▸ Description of the task:
Your answer should be the lines below from the one with "Latest News" to the one with "lements found in", both included, given again exactly and with nothing added.

▸ Provided data:
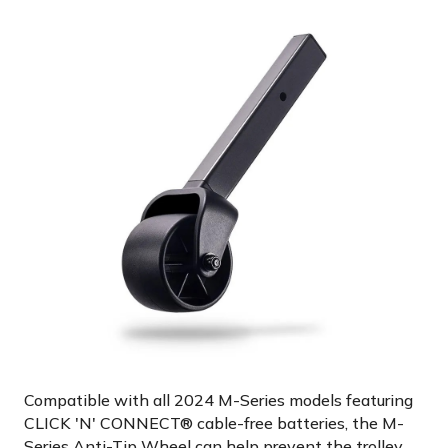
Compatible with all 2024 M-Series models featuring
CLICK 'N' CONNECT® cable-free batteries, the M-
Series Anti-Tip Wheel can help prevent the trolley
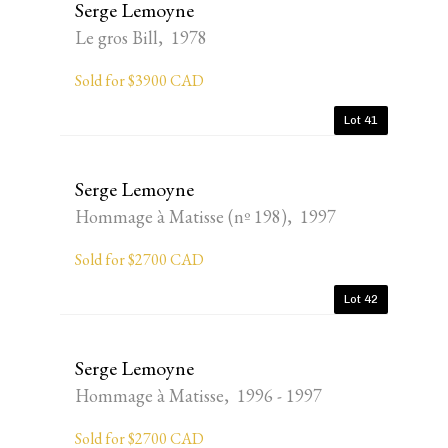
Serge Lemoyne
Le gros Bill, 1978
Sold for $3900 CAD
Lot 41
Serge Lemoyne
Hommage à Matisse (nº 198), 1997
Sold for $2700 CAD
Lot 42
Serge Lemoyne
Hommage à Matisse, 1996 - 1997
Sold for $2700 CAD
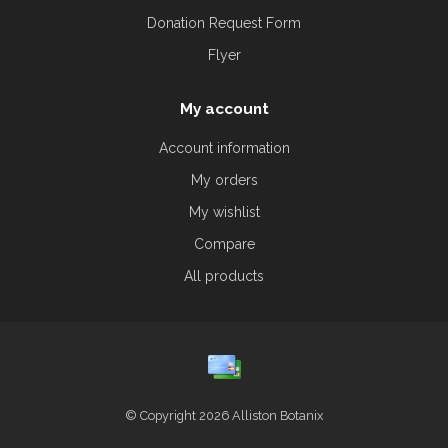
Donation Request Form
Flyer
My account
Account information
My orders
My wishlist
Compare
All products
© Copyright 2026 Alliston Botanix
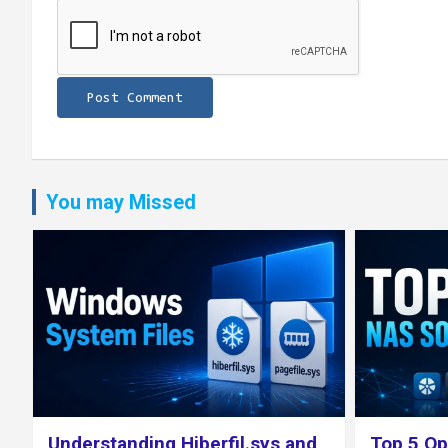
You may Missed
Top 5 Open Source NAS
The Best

* * *

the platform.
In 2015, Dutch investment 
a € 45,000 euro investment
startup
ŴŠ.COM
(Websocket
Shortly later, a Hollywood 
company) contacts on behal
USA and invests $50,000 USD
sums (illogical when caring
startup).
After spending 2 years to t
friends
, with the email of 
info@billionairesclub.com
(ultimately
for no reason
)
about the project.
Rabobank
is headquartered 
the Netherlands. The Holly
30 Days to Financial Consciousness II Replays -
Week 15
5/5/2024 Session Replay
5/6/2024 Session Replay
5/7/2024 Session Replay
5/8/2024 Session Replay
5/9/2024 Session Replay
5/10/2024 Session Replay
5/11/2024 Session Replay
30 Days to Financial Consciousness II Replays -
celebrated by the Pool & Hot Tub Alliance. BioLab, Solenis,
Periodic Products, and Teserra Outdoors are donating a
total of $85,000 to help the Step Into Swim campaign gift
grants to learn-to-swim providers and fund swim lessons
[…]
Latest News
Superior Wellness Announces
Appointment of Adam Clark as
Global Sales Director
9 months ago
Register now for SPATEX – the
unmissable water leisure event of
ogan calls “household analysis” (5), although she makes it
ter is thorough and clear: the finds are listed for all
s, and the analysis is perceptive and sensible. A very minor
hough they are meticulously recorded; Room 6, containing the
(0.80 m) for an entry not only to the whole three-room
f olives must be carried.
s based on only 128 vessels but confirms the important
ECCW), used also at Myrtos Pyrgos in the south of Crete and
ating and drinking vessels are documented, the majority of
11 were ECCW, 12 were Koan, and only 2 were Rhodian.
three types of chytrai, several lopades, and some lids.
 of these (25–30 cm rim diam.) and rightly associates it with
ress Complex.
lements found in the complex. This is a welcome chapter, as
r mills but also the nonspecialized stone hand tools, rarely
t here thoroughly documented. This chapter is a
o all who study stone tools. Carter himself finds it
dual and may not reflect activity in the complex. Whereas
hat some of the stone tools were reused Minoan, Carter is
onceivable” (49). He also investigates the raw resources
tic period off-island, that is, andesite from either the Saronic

▸ Reply:
Latest News
Superior Wellness Announces
Appointment of Adam Clark as
Global Sales Director
9 months ago
Register now for SPATEX – the
unmissable water leisure event of
ogan calls “household analysis” (5), although she makes it
ter is thorough and clear: the finds are listed for all
s, and the analysis is perceptive and sensible. A very minor
hough they are meticulously recorded; Room 6, containing the
(0.80 m) for an entry not only to the whole three-room
f olives must be carried.
s based on only 128 vessels but confirms the important
ECCW), used also at Myrtos Pyrgos in the south of Crete and
ating and drinking vessels are documented, the majority of
11 were ECCW, 12 were Koan, and only 2 were Rhodian.
three types of chytrai, several lopades, and some lids.
 of these (25–30 cm rim diam.) and rightly associates it with
ress Complex.
lements found in the complex. This is a welcome chapter, as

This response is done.